04.11.1974

Talk-Shows: Auf zur dritten Garnitur„Sie gefallen mir sehr“

Sie kam in jenem Schwarz, das Damen ins Dämonische hinüberzüngeln läßt, und Dietmar Schönherr, der Edle, anzusehen wie Tirpitz, dem die Flotte weggeschossen ist, legte sich ihr gleich zu Füßen: Eine "so schöne Romy" habe es noch nie gegeben, aber auch "noch nie eine so umstrittene".
Da war nun die Stunde der Wahrheit, der man entgegenfieberte, seit man wußte, Romy Schneider, 36, würde kommen -- und endlich, endlich die "vielen Mißverständnisse ausräumen", die gleich der trüben Rheinkloake zwischen uns Deutschen und der Wahl-Pariserin dahinschwabbeln.
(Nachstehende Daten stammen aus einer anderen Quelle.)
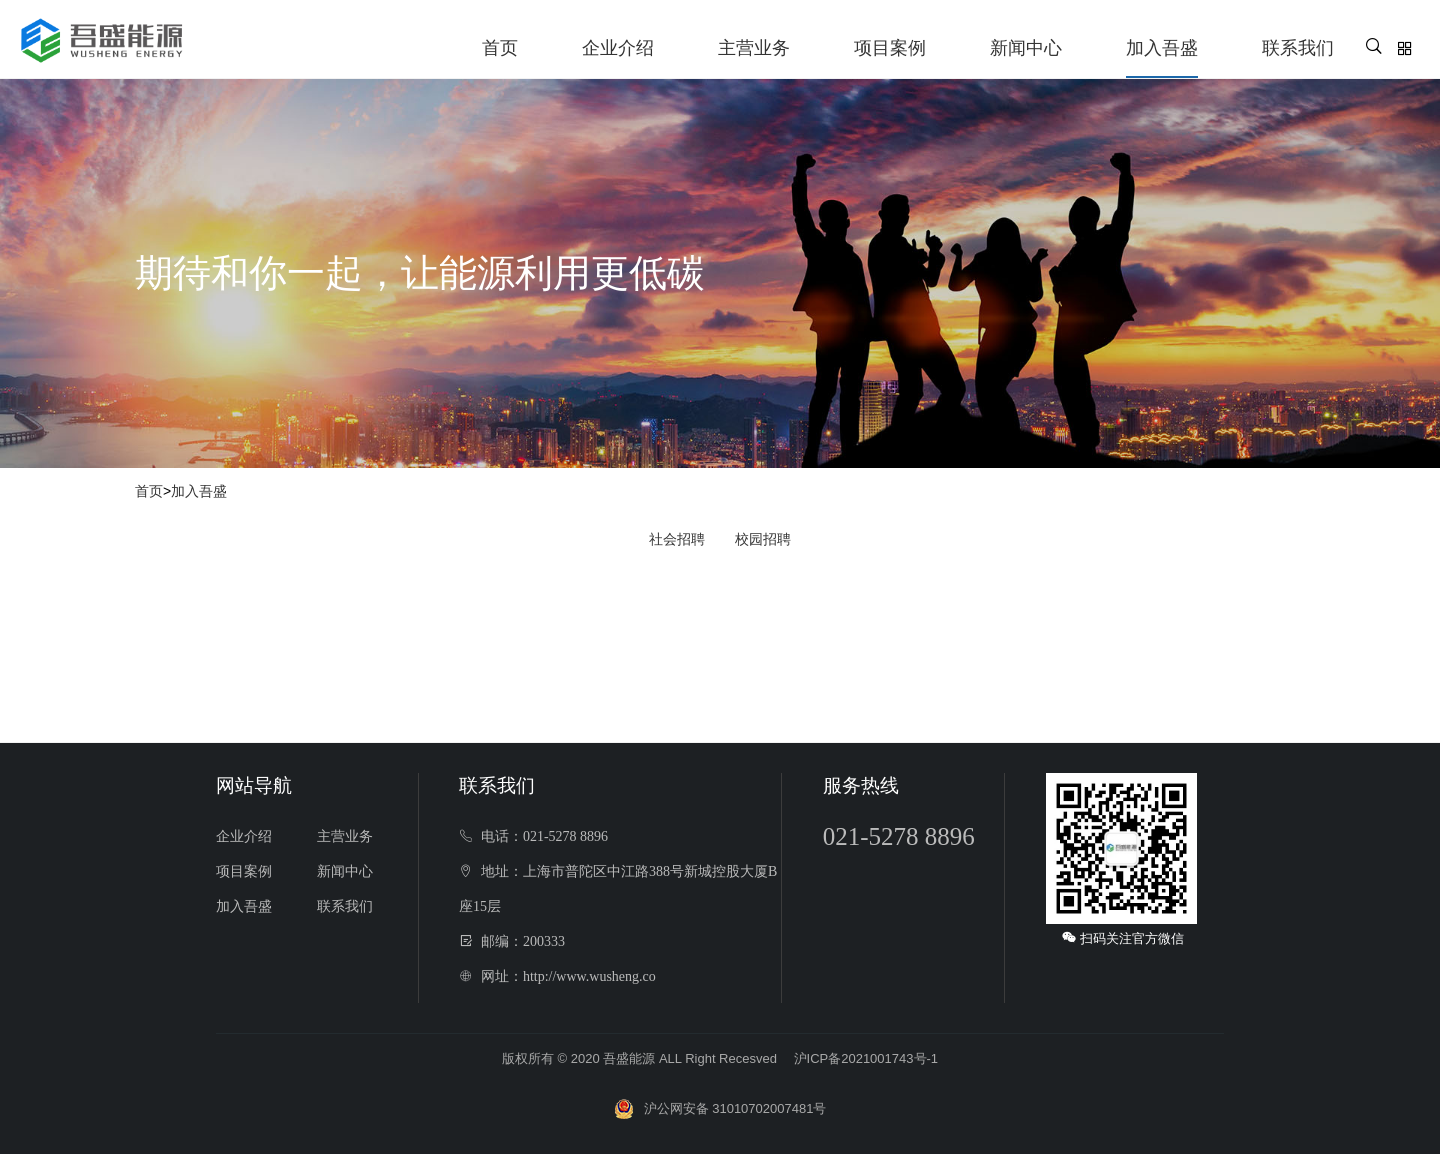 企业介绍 (618, 48)
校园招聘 (763, 539)
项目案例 (890, 48)
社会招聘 (677, 539)
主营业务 (754, 48)
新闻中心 (1026, 48)
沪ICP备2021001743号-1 (866, 1058)
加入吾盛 (1162, 48)
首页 (500, 48)
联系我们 (1298, 48) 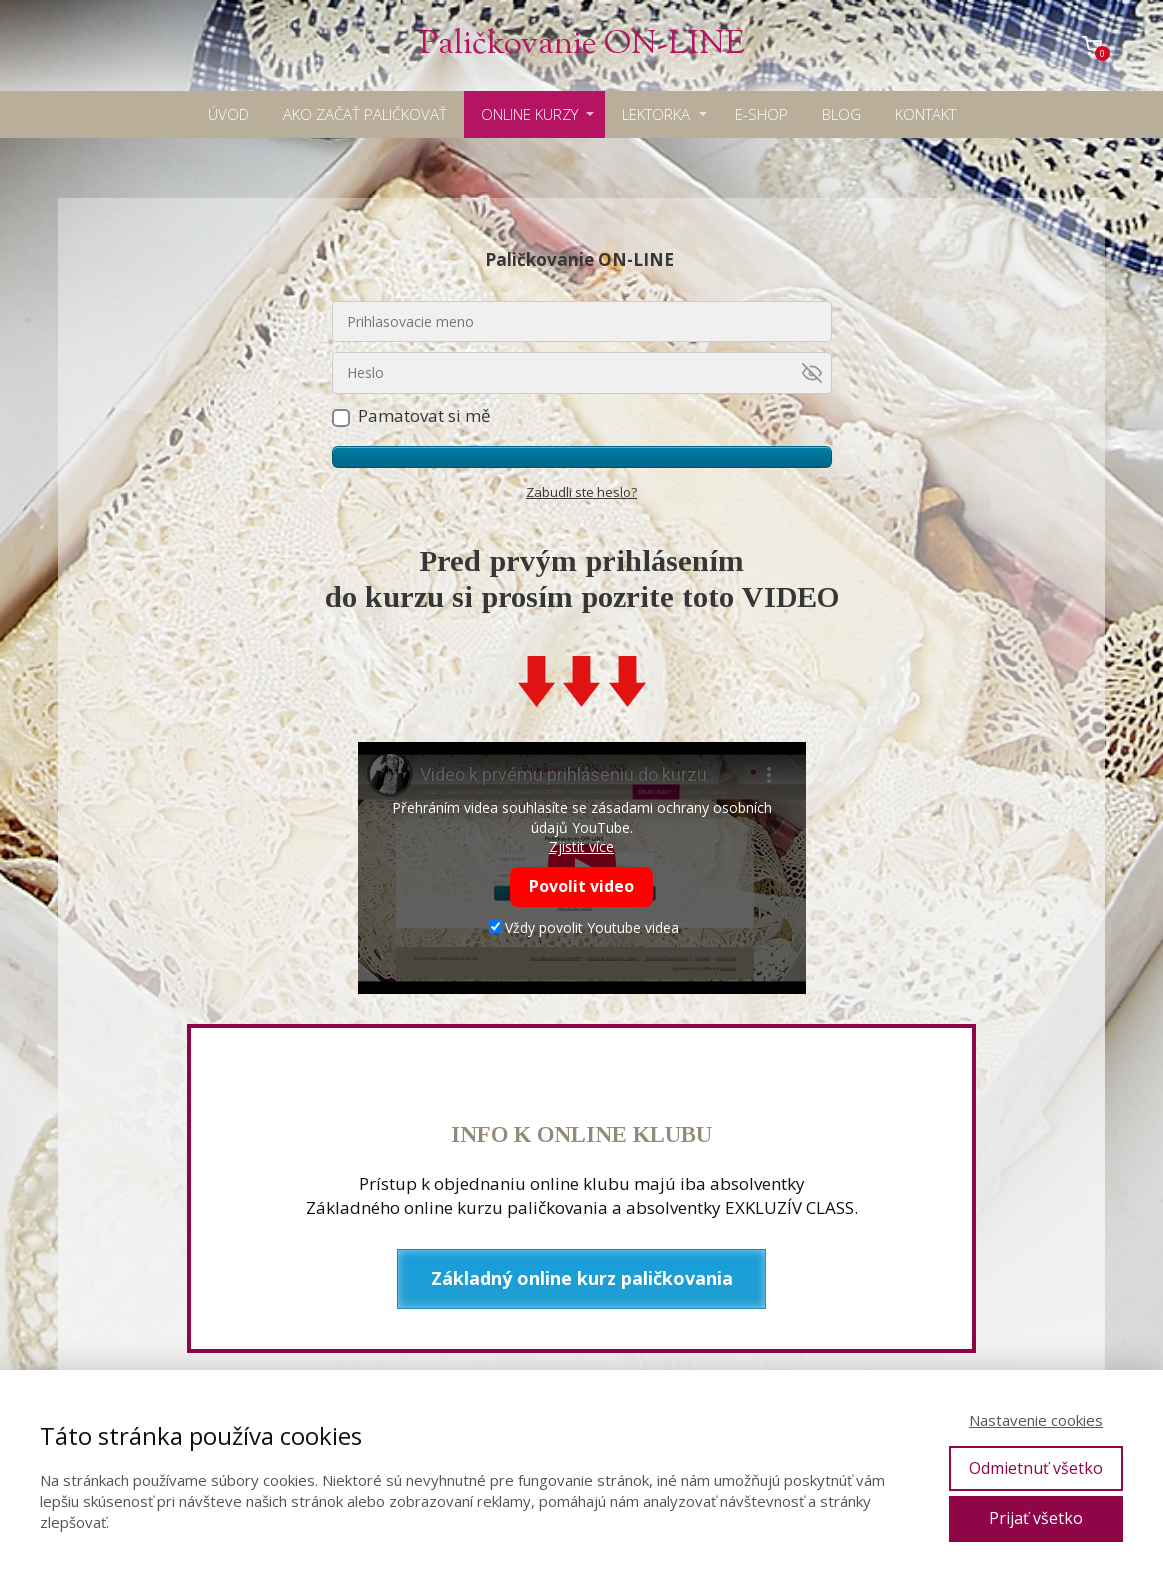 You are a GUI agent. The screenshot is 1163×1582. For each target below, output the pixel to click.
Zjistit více (581, 846)
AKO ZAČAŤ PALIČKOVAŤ (365, 114)
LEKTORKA (656, 114)
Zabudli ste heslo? (581, 492)
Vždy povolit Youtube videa (584, 927)
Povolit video (581, 886)
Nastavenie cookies (1036, 1420)
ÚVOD (228, 114)
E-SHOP (761, 114)
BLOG (841, 114)
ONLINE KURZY (529, 114)
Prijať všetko (1036, 1518)
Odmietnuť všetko (1036, 1468)
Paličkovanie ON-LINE (582, 45)
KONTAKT (925, 114) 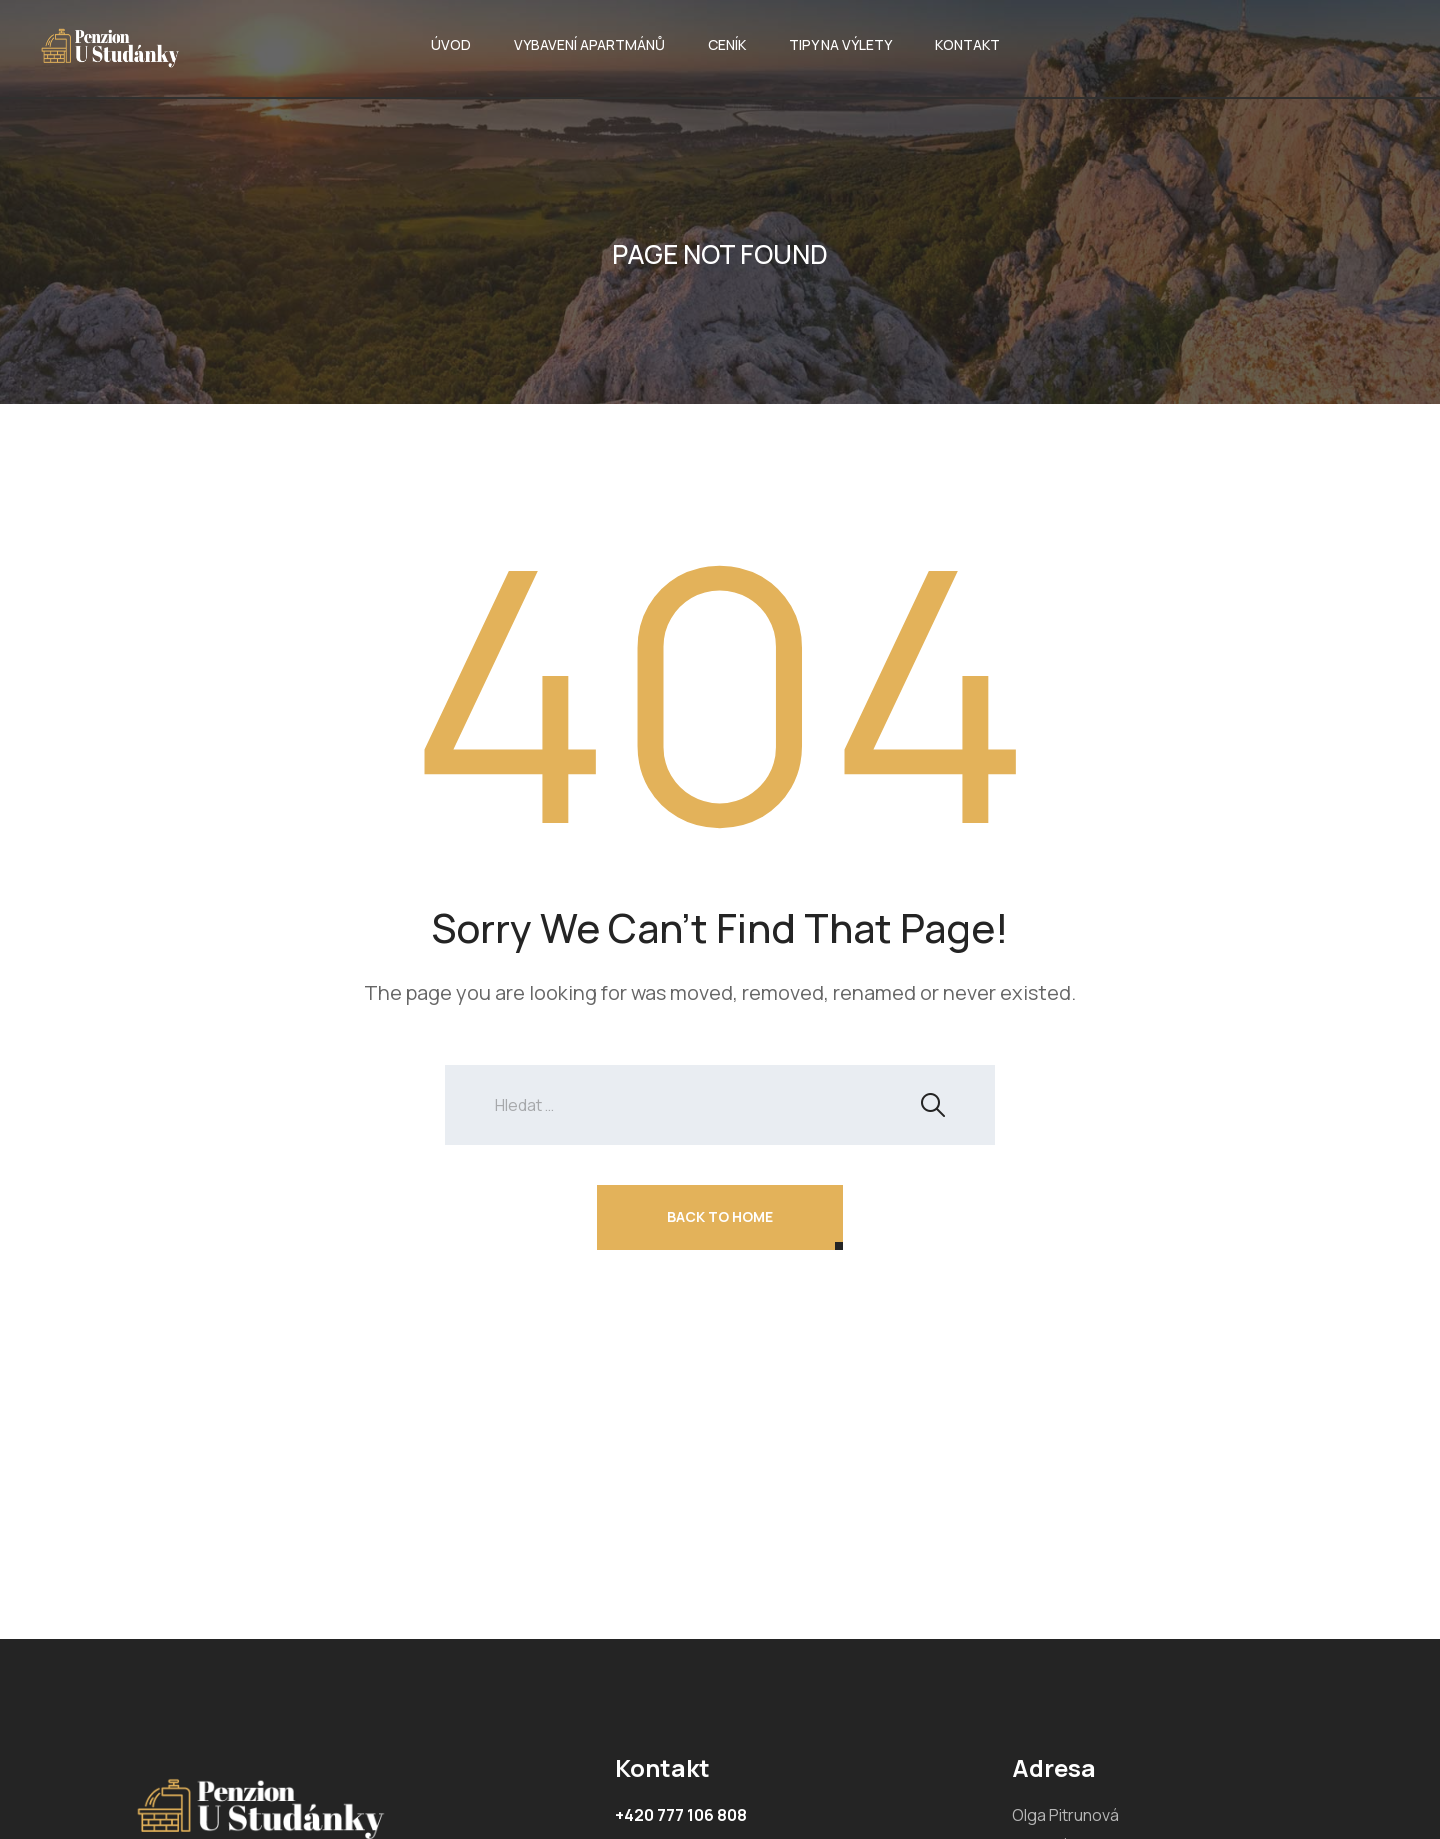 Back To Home (720, 1216)
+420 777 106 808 (681, 1815)
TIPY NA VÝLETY (840, 44)
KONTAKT (967, 44)
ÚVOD (451, 44)
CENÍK (727, 44)
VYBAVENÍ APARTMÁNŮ (589, 44)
Frisch also von der Leber weg gesprochen vom Unrecht, das ihr die Heimat angetan, und vom Los, in der Fremde Karriere machen zu müssen. Und eindringlich wie ihm möglich belehrte Schönherr den weitgereisten Weltstar, das "Wesen" einer Talk-Show sei, "daß Menschen über sich reden". Das aber muß Romy neu gewesen sein, denn sie verfügte: "Es ist nicht mein Metier, über mich zu reden."
Klar, eine Schauspielerin ist dafür da, fremder Leute Texte weiterzugeben. Um seine (drittletzte) Talk-Show nicht schon hier stranden zu lassen, begann Schönherr die Romy zu umzingeln, etwa wie Baggerführer Willibald ein rohes Ei.
Und da zeigte sich: In der mondänen, straßfunkelnden Verpackung verkroch sich ein verhemmtes, nervöses Menschenkind, blockiert im Reden, von Verfolgungs-Ängsten geplagt; das Herz wollt' einem brechen.
Heraus aus dem Schatten riß sie sich zuweilen mit Allüren. Den französischen Titel eines ihrer Filme mochte sie nur mühsam in ihr schon leicht welsches Deutsch übersetzen, und ein wenig in Fahrt kam sie gar, als sie sprach, wie es sie "verletze", in der Presse immer noch als "Ex-Sissi" geführt zu werden.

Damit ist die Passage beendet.